## [Task to complete]
Identify each line below that contains the word "ngày", and copy it out.

## [Records to use]
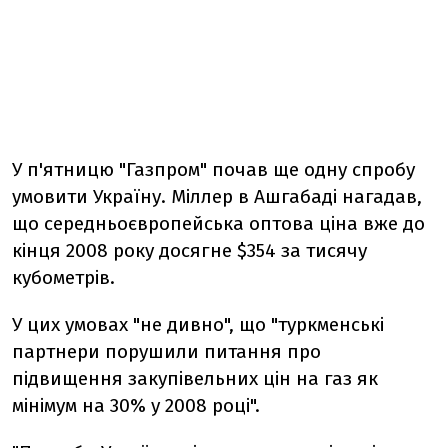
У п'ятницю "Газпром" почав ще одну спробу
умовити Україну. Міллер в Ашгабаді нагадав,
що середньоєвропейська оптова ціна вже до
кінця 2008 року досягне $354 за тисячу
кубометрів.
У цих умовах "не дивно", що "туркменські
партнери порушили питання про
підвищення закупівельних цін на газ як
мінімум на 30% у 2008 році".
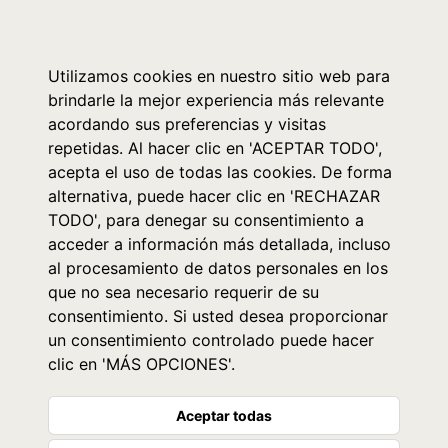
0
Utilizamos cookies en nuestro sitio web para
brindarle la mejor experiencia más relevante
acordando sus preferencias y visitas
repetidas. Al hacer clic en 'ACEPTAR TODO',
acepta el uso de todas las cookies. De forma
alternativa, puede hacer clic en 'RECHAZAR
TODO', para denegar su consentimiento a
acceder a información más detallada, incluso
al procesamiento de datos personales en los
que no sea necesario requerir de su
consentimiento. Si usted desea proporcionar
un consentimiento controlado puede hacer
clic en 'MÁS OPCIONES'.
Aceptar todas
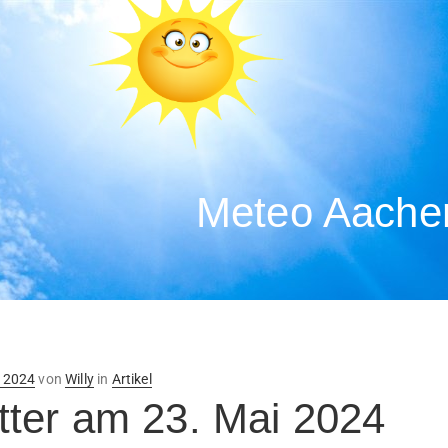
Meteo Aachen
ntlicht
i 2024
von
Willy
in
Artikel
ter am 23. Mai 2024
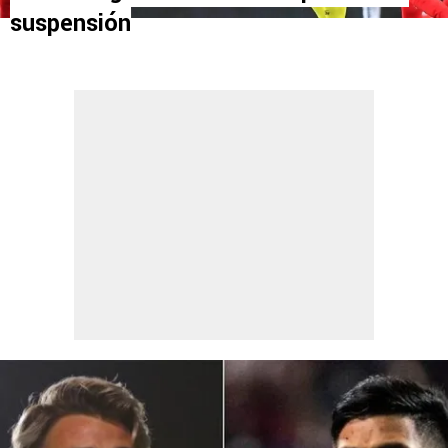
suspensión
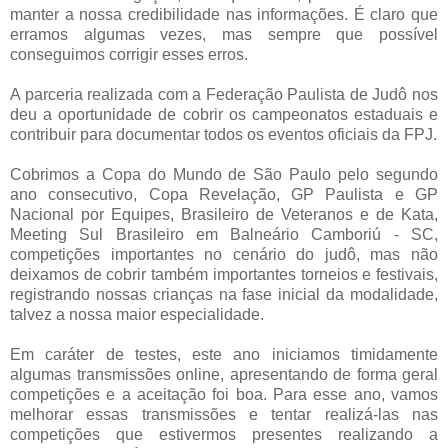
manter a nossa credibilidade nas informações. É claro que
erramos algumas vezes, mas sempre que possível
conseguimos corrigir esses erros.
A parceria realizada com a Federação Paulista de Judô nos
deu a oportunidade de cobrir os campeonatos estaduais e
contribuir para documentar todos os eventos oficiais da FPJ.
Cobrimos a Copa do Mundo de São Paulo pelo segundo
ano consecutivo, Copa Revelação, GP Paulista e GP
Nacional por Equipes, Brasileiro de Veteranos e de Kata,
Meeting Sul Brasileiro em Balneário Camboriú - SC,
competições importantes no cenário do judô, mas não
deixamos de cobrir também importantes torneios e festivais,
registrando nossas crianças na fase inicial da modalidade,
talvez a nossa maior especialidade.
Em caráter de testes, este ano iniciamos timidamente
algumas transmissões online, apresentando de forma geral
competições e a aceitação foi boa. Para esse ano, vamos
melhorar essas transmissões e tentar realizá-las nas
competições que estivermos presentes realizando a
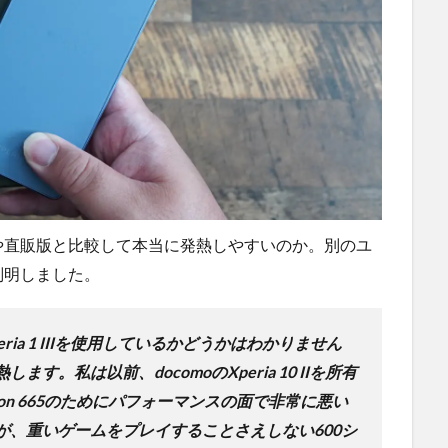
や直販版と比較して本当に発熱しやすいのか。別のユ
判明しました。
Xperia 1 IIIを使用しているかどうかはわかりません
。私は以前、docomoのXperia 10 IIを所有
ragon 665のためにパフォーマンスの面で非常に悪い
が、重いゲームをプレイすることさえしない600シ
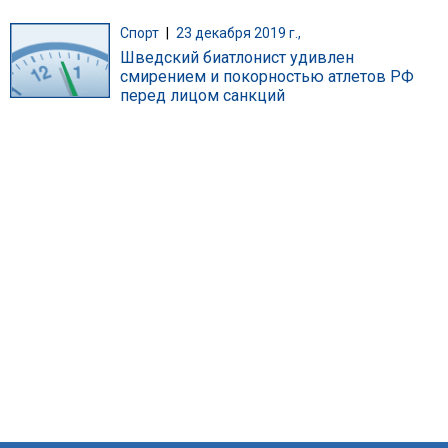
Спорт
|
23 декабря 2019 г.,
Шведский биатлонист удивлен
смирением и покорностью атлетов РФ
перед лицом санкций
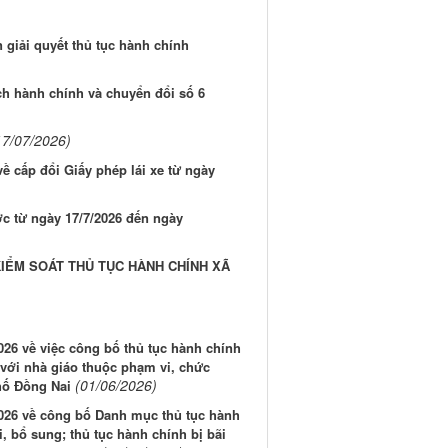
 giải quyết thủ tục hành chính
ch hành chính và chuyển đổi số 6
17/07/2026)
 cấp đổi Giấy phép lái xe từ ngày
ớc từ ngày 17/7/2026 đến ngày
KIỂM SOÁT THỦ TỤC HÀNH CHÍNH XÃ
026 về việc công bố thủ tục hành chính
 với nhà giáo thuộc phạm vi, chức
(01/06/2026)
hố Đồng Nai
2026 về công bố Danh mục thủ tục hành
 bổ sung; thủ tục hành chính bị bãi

...

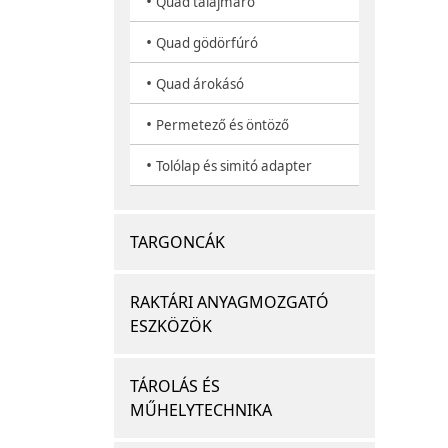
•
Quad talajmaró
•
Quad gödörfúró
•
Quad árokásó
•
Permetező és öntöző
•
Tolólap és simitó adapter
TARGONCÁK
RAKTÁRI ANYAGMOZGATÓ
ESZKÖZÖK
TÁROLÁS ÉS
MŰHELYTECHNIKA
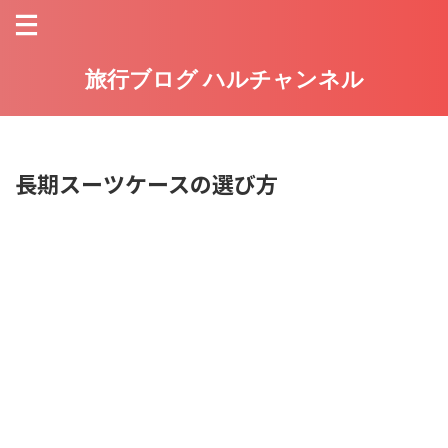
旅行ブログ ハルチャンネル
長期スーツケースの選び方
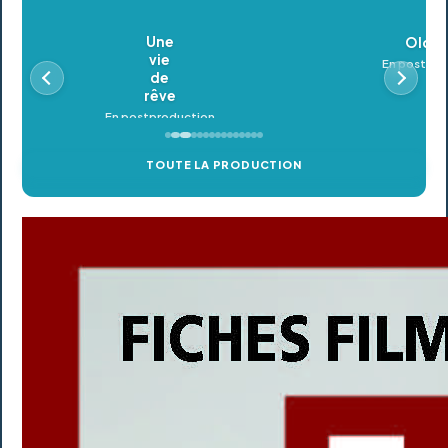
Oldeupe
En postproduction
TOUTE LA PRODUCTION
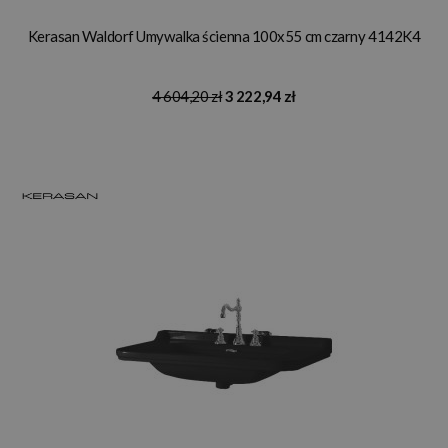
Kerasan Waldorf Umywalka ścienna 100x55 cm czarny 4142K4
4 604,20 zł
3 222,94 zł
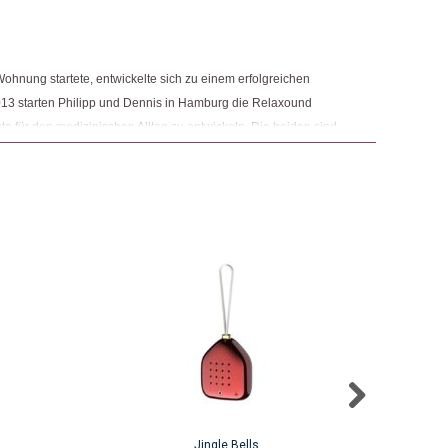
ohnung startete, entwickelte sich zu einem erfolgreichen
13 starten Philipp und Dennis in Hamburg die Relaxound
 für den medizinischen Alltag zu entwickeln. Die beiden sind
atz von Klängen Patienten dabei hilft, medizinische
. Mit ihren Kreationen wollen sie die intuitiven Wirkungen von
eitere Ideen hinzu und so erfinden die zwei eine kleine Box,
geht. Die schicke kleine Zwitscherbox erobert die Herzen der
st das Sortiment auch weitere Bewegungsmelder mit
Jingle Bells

---

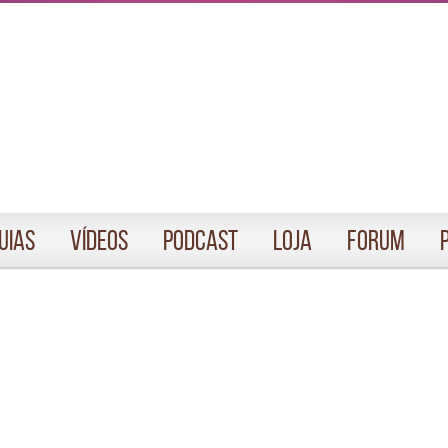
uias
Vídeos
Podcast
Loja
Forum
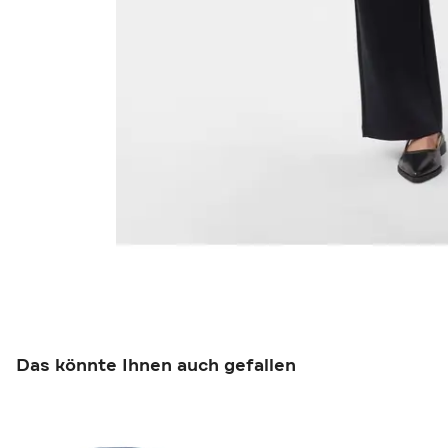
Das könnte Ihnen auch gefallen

## [Written solution]
 cấp đổi Giấy phép lái xe từ ngày
ớc từ ngày 17/7/2026 đến ngày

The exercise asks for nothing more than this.